E não lemos só o que está escrito. Lemos os movimentos do corpo, lemos a paisagem,
lemos o mundo em que vivemos, quando tentamos conhecê-lo, compreendê-lo, transformá-lo...
Lemos números, ícones, fotos, obras de arte, logomarcas, sinais, cores, gestos, sons, formas...
São tantos os exemplos... a criança que lê as nuvens e suas formas, construindo feições,
personagens, histórias... a foto que “fala mais” do que a legenda... a logomarca que faz o adulto
desejar o objeto... o gesto que cala... a sirene da ambulância ou a música do caminhão de gás que
provocam a nossa aflição... Ler é manter uma ligação através do tato, do olhar, do ouvido...
“Em que se baseia a leitura? No desejo. (...) As pessoas lêem com seus corpos. Ler é
também sair transformado de uma experiência de vida, é esperar alguma coisa. É um sinal de
vida, um apelo (...). Pouco a pouco, o desejo desaparece sob o prazer” [1].

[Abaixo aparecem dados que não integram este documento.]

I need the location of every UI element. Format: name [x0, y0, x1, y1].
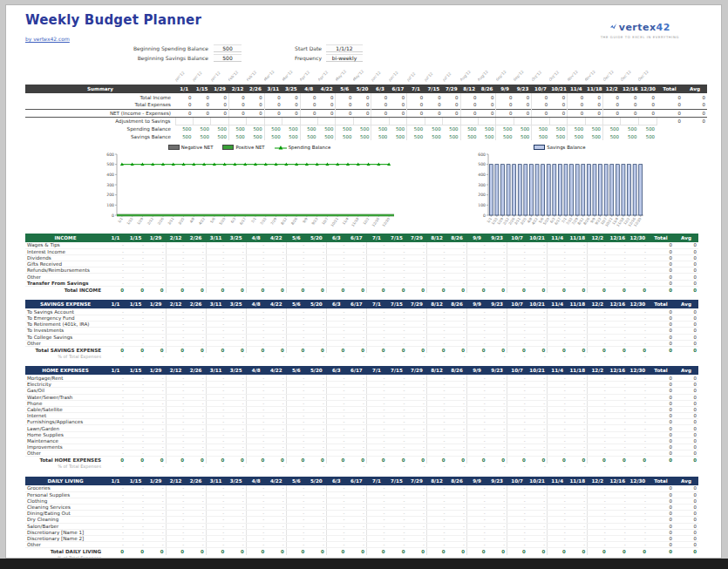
data-entry-cell[interactable]: -	[206, 529, 226, 535]
data-entry-cell[interactable]: -	[166, 485, 186, 491]
data-entry-cell[interactable]: -	[386, 529, 406, 535]
data-entry-cell[interactable]: -	[568, 491, 588, 498]
data-entry-cell[interactable]: -	[226, 511, 246, 517]
data-entry-cell[interactable]: -	[326, 334, 346, 340]
data-entry-cell[interactable]: -	[105, 431, 126, 437]
data-entry-cell[interactable]: -	[166, 322, 186, 328]
data-entry-cell[interactable]: -	[226, 328, 246, 334]
data-entry-cell[interactable]: -	[406, 328, 426, 334]
data-entry-cell[interactable]: -	[628, 419, 648, 425]
data-entry-cell[interactable]: -	[507, 419, 527, 425]
data-entry-cell[interactable]: -	[527, 542, 548, 548]
data-entry-cell[interactable]: -	[105, 308, 126, 315]
data-entry-cell[interactable]: -	[386, 261, 406, 268]
data-entry-cell[interactable]: -	[105, 254, 126, 261]
data-entry-cell[interactable]: -	[266, 406, 286, 412]
data-entry-cell[interactable]: -	[226, 431, 246, 437]
data-entry-cell[interactable]: -	[467, 406, 487, 412]
data-entry-cell[interactable]: -	[608, 334, 628, 340]
data-entry-cell[interactable]: -	[467, 322, 487, 328]
data-entry-cell[interactable]: -	[186, 334, 206, 340]
data-entry-cell[interactable]: -	[246, 444, 266, 450]
data-entry-cell[interactable]: -	[548, 394, 568, 400]
data-entry-cell[interactable]: -	[588, 261, 608, 268]
data-entry-cell[interactable]: -	[266, 242, 286, 248]
adjustment-input-cell[interactable]	[443, 117, 460, 125]
data-entry-cell[interactable]: -	[126, 406, 146, 412]
data-entry-cell[interactable]: -	[588, 322, 608, 328]
data-entry-cell[interactable]: -	[146, 535, 166, 541]
data-entry-cell[interactable]: -	[588, 328, 608, 334]
data-entry-cell[interactable]: -	[507, 334, 527, 340]
data-entry-cell[interactable]: -	[608, 274, 628, 280]
data-entry-cell[interactable]: -	[608, 340, 628, 346]
data-entry-cell[interactable]: -	[326, 491, 346, 498]
data-entry-cell[interactable]: -	[487, 444, 507, 450]
data-entry-cell[interactable]: -	[467, 517, 487, 523]
data-entry-cell[interactable]: -	[427, 280, 447, 286]
data-entry-cell[interactable]: -	[146, 431, 166, 437]
data-entry-cell[interactable]: -	[206, 498, 226, 504]
data-entry-cell[interactable]: -	[146, 425, 166, 431]
data-entry-cell[interactable]: -	[608, 268, 628, 274]
data-entry-cell[interactable]: -	[286, 529, 306, 535]
data-entry-cell[interactable]: -	[548, 419, 568, 425]
data-entry-cell[interactable]: -	[386, 334, 406, 340]
data-entry-cell[interactable]: -	[246, 382, 266, 388]
data-entry-cell[interactable]: -	[286, 419, 306, 425]
data-entry-cell[interactable]: -	[226, 375, 246, 381]
data-entry-cell[interactable]: -	[507, 425, 527, 431]
data-entry-cell[interactable]: -	[406, 450, 426, 457]
data-entry-cell[interactable]: -	[306, 382, 326, 388]
data-entry-cell[interactable]: -	[105, 535, 126, 541]
data-entry-cell[interactable]: -	[206, 382, 226, 388]
data-entry-cell[interactable]: -	[306, 542, 326, 548]
data-entry-cell[interactable]: -	[467, 504, 487, 510]
data-entry-cell[interactable]: -	[527, 315, 548, 322]
data-entry-cell[interactable]: -	[266, 413, 286, 419]
data-entry-cell[interactable]: -	[568, 340, 588, 346]
data-entry-cell[interactable]: -	[527, 437, 548, 444]
data-entry-cell[interactable]: -	[146, 419, 166, 425]
data-entry-cell[interactable]: -	[166, 254, 186, 261]
data-entry-cell[interactable]: -	[527, 280, 548, 286]
data-entry-cell[interactable]: -	[226, 340, 246, 346]
data-entry-cell[interactable]: -	[226, 504, 246, 510]
data-entry-cell[interactable]: -	[186, 375, 206, 381]
data-entry-cell[interactable]: -	[226, 523, 246, 529]
data-entry-cell[interactable]: -	[346, 394, 366, 400]
data-entry-cell[interactable]: -	[467, 334, 487, 340]
data-entry-cell[interactable]: -	[146, 406, 166, 412]
data-entry-cell[interactable]: -	[447, 504, 467, 510]
data-entry-cell[interactable]: -	[507, 261, 527, 268]
data-entry-cell[interactable]: -	[326, 274, 346, 280]
data-entry-cell[interactable]: -	[608, 431, 628, 437]
data-entry-cell[interactable]: -	[105, 400, 126, 406]
data-entry-cell[interactable]: -	[588, 437, 608, 444]
data-entry-cell[interactable]: -	[266, 400, 286, 406]
data-entry-cell[interactable]: -	[427, 517, 447, 523]
data-entry-cell[interactable]: -	[548, 400, 568, 406]
data-entry-cell[interactable]: -	[487, 248, 507, 254]
data-entry-cell[interactable]: -	[346, 504, 366, 510]
data-entry-cell[interactable]: -	[447, 334, 467, 340]
data-entry-cell[interactable]: -	[126, 504, 146, 510]
data-entry-cell[interactable]: -	[226, 388, 246, 394]
data-entry-cell[interactable]: -	[206, 340, 226, 346]
data-entry-cell[interactable]: -	[146, 280, 166, 286]
data-entry-cell[interactable]: -	[226, 394, 246, 400]
data-entry-cell[interactable]: -	[366, 444, 386, 450]
data-entry-cell[interactable]: -	[467, 340, 487, 346]
data-entry-cell[interactable]: -	[628, 542, 648, 548]
data-entry-cell[interactable]: -	[588, 334, 608, 340]
data-entry-cell[interactable]: -	[146, 388, 166, 394]
data-entry-cell[interactable]: -	[105, 437, 126, 444]
data-entry-cell[interactable]: -	[146, 485, 166, 491]
data-entry-cell[interactable]: -	[628, 485, 648, 491]
data-entry-cell[interactable]: -	[105, 261, 126, 268]
data-entry-cell[interactable]: -	[628, 491, 648, 498]
data-entry-cell[interactable]: -	[568, 280, 588, 286]
data-entry-cell[interactable]: -	[487, 242, 507, 248]
data-entry-cell[interactable]: -	[105, 498, 126, 504]
data-entry-cell[interactable]: -	[286, 375, 306, 381]
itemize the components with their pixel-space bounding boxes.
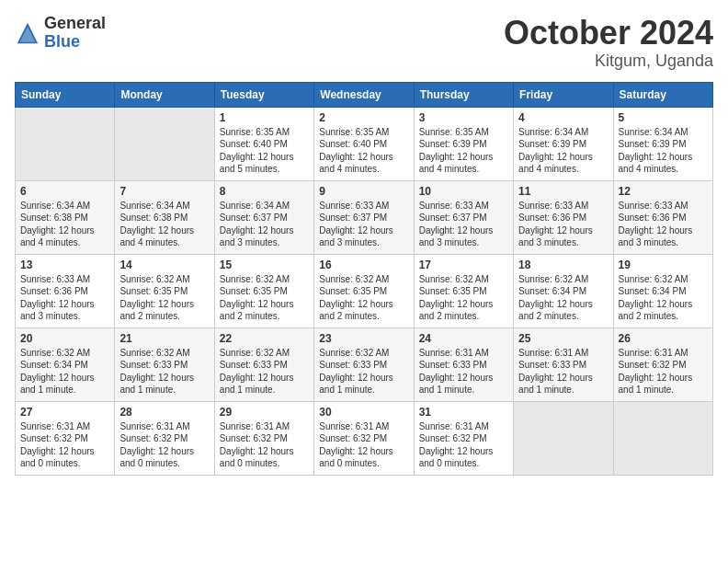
calendar-cell: 22Sunrise: 6:32 AM Sunset: 6:33 PM Dayli…	[214, 327, 313, 401]
day-number: 21	[119, 332, 209, 345]
logo-general: General	[44, 15, 106, 33]
day-number: 5	[619, 111, 708, 124]
calendar-table: SundayMondayTuesdayWednesdayThursdayFrid…	[15, 82, 713, 476]
month-title: October 2024	[504, 15, 713, 52]
cell-details: Sunrise: 6:34 AM Sunset: 6:39 PM Dayligh…	[518, 126, 608, 176]
calendar-cell	[115, 107, 214, 180]
cell-details: Sunrise: 6:35 AM Sunset: 6:39 PM Dayligh…	[419, 126, 508, 176]
calendar-cell: 8Sunrise: 6:34 AM Sunset: 6:37 PM Daylig…	[214, 180, 313, 254]
logo-text: General Blue	[44, 15, 106, 52]
cell-details: Sunrise: 6:32 AM Sunset: 6:34 PM Dayligh…	[619, 273, 708, 323]
cell-details: Sunrise: 6:32 AM Sunset: 6:35 PM Dayligh…	[220, 273, 309, 323]
calendar-cell: 3Sunrise: 6:35 AM Sunset: 6:39 PM Daylig…	[414, 107, 513, 180]
day-number: 17	[419, 259, 508, 271]
week-row-3: 13Sunrise: 6:33 AM Sunset: 6:36 PM Dayli…	[16, 254, 713, 327]
day-number: 12	[619, 185, 708, 198]
title-block: October 2024 Kitgum, Uganda	[504, 15, 713, 71]
weekday-header-monday: Monday	[115, 82, 214, 107]
calendar-cell: 25Sunrise: 6:31 AM Sunset: 6:33 PM Dayli…	[514, 327, 613, 401]
calendar-cell: 26Sunrise: 6:31 AM Sunset: 6:32 PM Dayli…	[613, 327, 712, 401]
week-row-2: 6Sunrise: 6:34 AM Sunset: 6:38 PM Daylig…	[16, 180, 713, 254]
day-number: 18	[518, 259, 608, 271]
calendar-cell: 21Sunrise: 6:32 AM Sunset: 6:33 PM Dayli…	[115, 327, 214, 401]
day-number: 22	[220, 332, 309, 345]
cell-details: Sunrise: 6:31 AM Sunset: 6:33 PM Dayligh…	[518, 347, 608, 396]
day-number: 24	[419, 332, 508, 345]
weekday-header-wednesday: Wednesday	[314, 82, 414, 107]
day-number: 15	[220, 259, 309, 271]
calendar-cell: 28Sunrise: 6:31 AM Sunset: 6:32 PM Dayli…	[115, 401, 214, 475]
calendar-cell: 9Sunrise: 6:33 AM Sunset: 6:37 PM Daylig…	[314, 180, 414, 254]
cell-details: Sunrise: 6:34 AM Sunset: 6:38 PM Dayligh…	[20, 200, 109, 249]
weekday-header-thursday: Thursday	[414, 82, 513, 107]
cell-details: Sunrise: 6:32 AM Sunset: 6:33 PM Dayligh…	[319, 347, 408, 396]
cell-details: Sunrise: 6:34 AM Sunset: 6:37 PM Dayligh…	[220, 200, 309, 249]
cell-details: Sunrise: 6:31 AM Sunset: 6:32 PM Dayligh…	[319, 420, 408, 470]
day-number: 23	[319, 332, 408, 345]
weekday-header-row: SundayMondayTuesdayWednesdayThursdayFrid…	[16, 82, 713, 107]
calendar-cell: 10Sunrise: 6:33 AM Sunset: 6:37 PM Dayli…	[414, 180, 513, 254]
calendar-cell: 12Sunrise: 6:33 AM Sunset: 6:36 PM Dayli…	[613, 180, 712, 254]
day-number: 13	[20, 259, 109, 271]
week-row-4: 20Sunrise: 6:32 AM Sunset: 6:34 PM Dayli…	[16, 327, 713, 401]
day-number: 26	[619, 332, 708, 345]
cell-details: Sunrise: 6:31 AM Sunset: 6:32 PM Dayligh…	[119, 420, 209, 470]
calendar-cell: 5Sunrise: 6:34 AM Sunset: 6:39 PM Daylig…	[613, 107, 712, 180]
day-number: 2	[319, 111, 408, 124]
location: Kitgum, Uganda	[504, 52, 713, 71]
day-number: 27	[20, 406, 109, 419]
calendar-cell: 29Sunrise: 6:31 AM Sunset: 6:32 PM Dayli…	[214, 401, 313, 475]
day-number: 8	[220, 185, 309, 198]
day-number: 28	[119, 406, 209, 419]
logo-blue: Blue	[44, 33, 106, 52]
weekday-header-sunday: Sunday	[16, 82, 115, 107]
cell-details: Sunrise: 6:34 AM Sunset: 6:39 PM Dayligh…	[619, 126, 708, 176]
logo: General Blue	[15, 15, 106, 52]
day-number: 30	[319, 406, 408, 419]
cell-details: Sunrise: 6:35 AM Sunset: 6:40 PM Dayligh…	[220, 126, 309, 176]
calendar-cell	[613, 401, 712, 475]
weekday-header-friday: Friday	[514, 82, 613, 107]
day-number: 7	[119, 185, 209, 198]
cell-details: Sunrise: 6:32 AM Sunset: 6:35 PM Dayligh…	[119, 273, 209, 323]
day-number: 14	[119, 259, 209, 271]
calendar-cell: 17Sunrise: 6:32 AM Sunset: 6:35 PM Dayli…	[414, 254, 513, 327]
calendar-cell: 31Sunrise: 6:31 AM Sunset: 6:32 PM Dayli…	[414, 401, 513, 475]
calendar-cell: 16Sunrise: 6:32 AM Sunset: 6:35 PM Dayli…	[314, 254, 414, 327]
calendar-cell: 13Sunrise: 6:33 AM Sunset: 6:36 PM Dayli…	[16, 254, 115, 327]
cell-details: Sunrise: 6:31 AM Sunset: 6:32 PM Dayligh…	[419, 420, 508, 470]
calendar-cell: 30Sunrise: 6:31 AM Sunset: 6:32 PM Dayli…	[314, 401, 414, 475]
calendar-cell: 14Sunrise: 6:32 AM Sunset: 6:35 PM Dayli…	[115, 254, 214, 327]
calendar-cell: 20Sunrise: 6:32 AM Sunset: 6:34 PM Dayli…	[16, 327, 115, 401]
calendar-cell	[16, 107, 115, 180]
cell-details: Sunrise: 6:32 AM Sunset: 6:35 PM Dayligh…	[319, 273, 408, 323]
cell-details: Sunrise: 6:32 AM Sunset: 6:34 PM Dayligh…	[518, 273, 608, 323]
cell-details: Sunrise: 6:31 AM Sunset: 6:32 PM Dayligh…	[619, 347, 708, 396]
day-number: 20	[20, 332, 109, 345]
cell-details: Sunrise: 6:32 AM Sunset: 6:34 PM Dayligh…	[20, 347, 109, 396]
cell-details: Sunrise: 6:33 AM Sunset: 6:36 PM Dayligh…	[619, 200, 708, 249]
page-header: General Blue October 2024 Kitgum, Uganda	[15, 15, 713, 71]
cell-details: Sunrise: 6:32 AM Sunset: 6:33 PM Dayligh…	[220, 347, 309, 396]
day-number: 29	[220, 406, 309, 419]
calendar-cell: 18Sunrise: 6:32 AM Sunset: 6:34 PM Dayli…	[514, 254, 613, 327]
day-number: 1	[220, 111, 309, 124]
calendar-cell: 19Sunrise: 6:32 AM Sunset: 6:34 PM Dayli…	[613, 254, 712, 327]
calendar-cell: 23Sunrise: 6:32 AM Sunset: 6:33 PM Dayli…	[314, 327, 414, 401]
cell-details: Sunrise: 6:33 AM Sunset: 6:36 PM Dayligh…	[20, 273, 109, 323]
day-number: 16	[319, 259, 408, 271]
cell-details: Sunrise: 6:32 AM Sunset: 6:33 PM Dayligh…	[119, 347, 209, 396]
calendar-cell: 7Sunrise: 6:34 AM Sunset: 6:38 PM Daylig…	[115, 180, 214, 254]
calendar-cell: 11Sunrise: 6:33 AM Sunset: 6:36 PM Dayli…	[514, 180, 613, 254]
day-number: 6	[20, 185, 109, 198]
calendar-cell: 15Sunrise: 6:32 AM Sunset: 6:35 PM Dayli…	[214, 254, 313, 327]
cell-details: Sunrise: 6:33 AM Sunset: 6:36 PM Dayligh…	[518, 200, 608, 249]
day-number: 4	[518, 111, 608, 124]
cell-details: Sunrise: 6:34 AM Sunset: 6:38 PM Dayligh…	[119, 200, 209, 249]
logo-icon	[15, 20, 40, 46]
weekday-header-saturday: Saturday	[613, 82, 712, 107]
day-number: 11	[518, 185, 608, 198]
day-number: 25	[518, 332, 608, 345]
cell-details: Sunrise: 6:31 AM Sunset: 6:32 PM Dayligh…	[220, 420, 309, 470]
day-number: 19	[619, 259, 708, 271]
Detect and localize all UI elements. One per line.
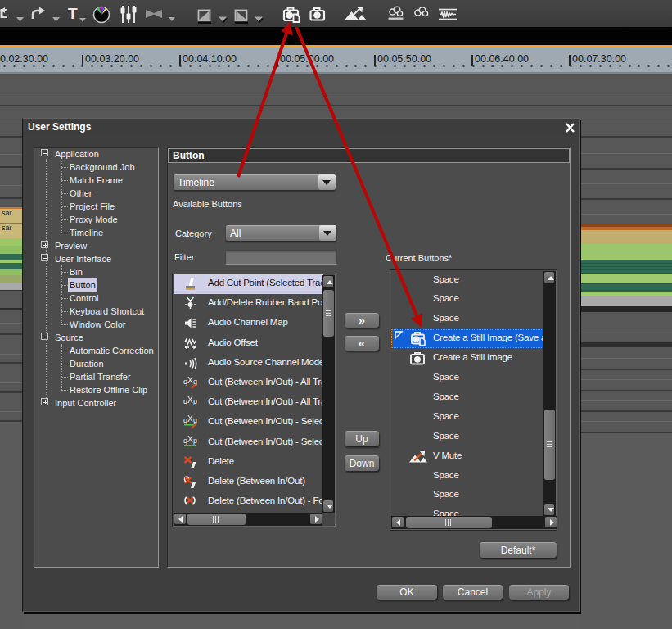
- svg-text:X: X: [187, 376, 193, 385]
- svg-text:g: g: [193, 416, 197, 424]
- svg-text:p: p: [193, 437, 197, 445]
- svg-text:X: X: [187, 396, 193, 405]
- svg-text:T: T: [68, 5, 78, 22]
- svg-text:X: X: [187, 415, 193, 423]
- svg-text:p: p: [193, 397, 197, 405]
- svg-text:X: X: [187, 436, 193, 444]
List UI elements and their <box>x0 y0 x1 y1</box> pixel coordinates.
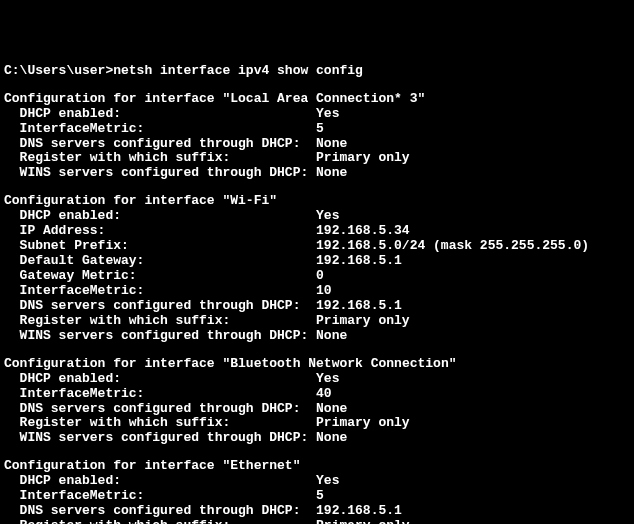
section-header-suffix: " <box>449 357 457 372</box>
config-label: WINS servers configured through DHCP: <box>20 329 316 344</box>
config-label: Register with which suffix: <box>20 151 316 166</box>
config-value: None <box>316 329 347 344</box>
section-header-suffix: " <box>269 194 277 209</box>
config-row: DHCP enabled:Yes <box>4 372 630 387</box>
config-value: 40 <box>316 387 332 402</box>
config-row: DNS servers configured through DHCP:None <box>4 402 630 417</box>
config-label: Register with which suffix: <box>20 314 316 329</box>
terminal[interactable]: C:\Users\user>netsh interface ipv4 show … <box>4 64 630 524</box>
config-value: 192.168.5.1 <box>316 299 402 314</box>
section-name: Bluetooth Network Connection <box>230 357 448 372</box>
config-value: None <box>316 431 347 446</box>
config-row: WINS servers configured through DHCP:Non… <box>4 166 630 181</box>
config-value: 0 <box>316 269 324 284</box>
config-value: Primary only <box>316 519 410 524</box>
config-value: 192.168.5.0/24 (mask 255.255.255.0) <box>316 239 589 254</box>
config-value: 5 <box>316 122 324 137</box>
config-label: Subnet Prefix: <box>20 239 316 254</box>
config-row: Register with which suffix:Primary only <box>4 519 630 524</box>
config-label: IP Address: <box>20 224 316 239</box>
config-label: DNS servers configured through DHCP: <box>20 137 316 152</box>
config-row: DNS servers configured through DHCP:192.… <box>4 504 630 519</box>
config-row: Register with which suffix:Primary only <box>4 151 630 166</box>
config-row: DHCP enabled:Yes <box>4 107 630 122</box>
config-value: Primary only <box>316 151 410 166</box>
config-row: DNS servers configured through DHCP:None <box>4 137 630 152</box>
config-value: Yes <box>316 209 339 224</box>
config-label: InterfaceMetric: <box>20 122 316 137</box>
config-label: DHCP enabled: <box>20 107 316 122</box>
section-header-prefix: Configuration for interface " <box>4 357 230 372</box>
config-row: Register with which suffix:Primary only <box>4 416 630 431</box>
config-label: DNS servers configured through DHCP: <box>20 299 316 314</box>
config-label: Gateway Metric: <box>20 269 316 284</box>
config-row: DHCP enabled:Yes <box>4 209 630 224</box>
config-row: DNS servers configured through DHCP:192.… <box>4 299 630 314</box>
config-row: WINS servers configured through DHCP:Non… <box>4 329 630 344</box>
config-label: WINS servers configured through DHCP: <box>20 431 316 446</box>
config-row: WINS servers configured through DHCP:Non… <box>4 431 630 446</box>
config-label: DNS servers configured through DHCP: <box>20 402 316 417</box>
section-header-prefix: Configuration for interface " <box>4 92 230 107</box>
config-row: Register with which suffix:Primary only <box>4 314 630 329</box>
config-label: Register with which suffix: <box>20 416 316 431</box>
blank-line <box>4 344 630 357</box>
section-name: Ethernet <box>230 459 292 474</box>
config-value: Yes <box>316 474 339 489</box>
config-row: Default Gateway:192.168.5.1 <box>4 254 630 269</box>
config-label: DHCP enabled: <box>20 209 316 224</box>
config-value: 192.168.5.34 <box>316 224 410 239</box>
config-value: 5 <box>316 489 324 504</box>
config-value: Primary only <box>316 314 410 329</box>
section-header: Configuration for interface "Bluetooth N… <box>4 357 630 372</box>
config-row: DHCP enabled:Yes <box>4 474 630 489</box>
config-value: None <box>316 402 347 417</box>
blank-line <box>4 79 630 92</box>
config-label: InterfaceMetric: <box>20 489 316 504</box>
section-name: Local Area Connection* 3 <box>230 92 417 107</box>
config-row: InterfaceMetric:40 <box>4 387 630 402</box>
config-label: DHCP enabled: <box>20 474 316 489</box>
section-header: Configuration for interface "Local Area … <box>4 92 630 107</box>
config-label: Default Gateway: <box>20 254 316 269</box>
config-row: Gateway Metric:0 <box>4 269 630 284</box>
config-label: DHCP enabled: <box>20 372 316 387</box>
config-label: DNS servers configured through DHCP: <box>20 504 316 519</box>
prompt-path: C:\Users\user> <box>4 64 113 79</box>
section-header-prefix: Configuration for interface " <box>4 459 230 474</box>
section-header-prefix: Configuration for interface " <box>4 194 230 209</box>
section-header: Configuration for interface "Wi-Fi" <box>4 194 630 209</box>
config-value: 10 <box>316 284 332 299</box>
config-value: Yes <box>316 107 339 122</box>
config-value: None <box>316 166 347 181</box>
prompt-line[interactable]: C:\Users\user>netsh interface ipv4 show … <box>4 64 630 79</box>
section-header: Configuration for interface "Ethernet" <box>4 459 630 474</box>
config-value: 192.168.5.1 <box>316 254 402 269</box>
section-header-suffix: " <box>293 459 301 474</box>
config-label: Register with which suffix: <box>20 519 316 524</box>
section-header-suffix: " <box>417 92 425 107</box>
config-row: Subnet Prefix:192.168.5.0/24 (mask 255.2… <box>4 239 630 254</box>
config-value: 192.168.5.1 <box>316 504 402 519</box>
config-label: InterfaceMetric: <box>20 387 316 402</box>
config-label: WINS servers configured through DHCP: <box>20 166 316 181</box>
config-value: Yes <box>316 372 339 387</box>
section-name: Wi-Fi <box>230 194 269 209</box>
config-value: None <box>316 137 347 152</box>
config-row: InterfaceMetric:5 <box>4 122 630 137</box>
config-row: InterfaceMetric:10 <box>4 284 630 299</box>
config-value: Primary only <box>316 416 410 431</box>
config-row: InterfaceMetric:5 <box>4 489 630 504</box>
prompt-command: netsh interface ipv4 show config <box>113 64 363 79</box>
config-row: IP Address:192.168.5.34 <box>4 224 630 239</box>
config-label: InterfaceMetric: <box>20 284 316 299</box>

Uma outra concepção de leitura:

“Ler não é decifrar [ou decodificar], como num jogo de adivinhações, o sentido do texto. É, a
partir do texto, ser capaz de atribuir-lhe significação, conseguir relacioná-lo a todos os outros
textos significativos para cada um, reconhecer nele o tipo de leitura que seu autor pretendia e,
dono da própria vontade, entregar-se a esta leitura, ou rebelar-se contra ela, propondo outra não
prevista” [2].

“Leitura é um processo de interlocução entre leitor e autor mediado pelo texto. Encontro com o
autor, ausente, que se dá pela sua palavra escrita.” O autor produziu o texto com determinadas
significações, dirigido para interlocutores imaginados com certas características, mas não tem
como controlar o processo de leitura do leitor que, não sendo passivo, busca significações e
produz seu próprio sentido para o texto [3].

1
[?] BELLENGER apud KLEIMAN, Ângela. Oficina de Leitura: Teoria e Prática. Campinas, Pontes, 2004.
2
[?] LAJOLO apud GIRALDI, José Wanderley. (Org.) O Texto na Sala de Aula: Leitura e Produção. São Paulo:
Ática, 1996. p.80
3
[?] Giraldi, Idem, p.80.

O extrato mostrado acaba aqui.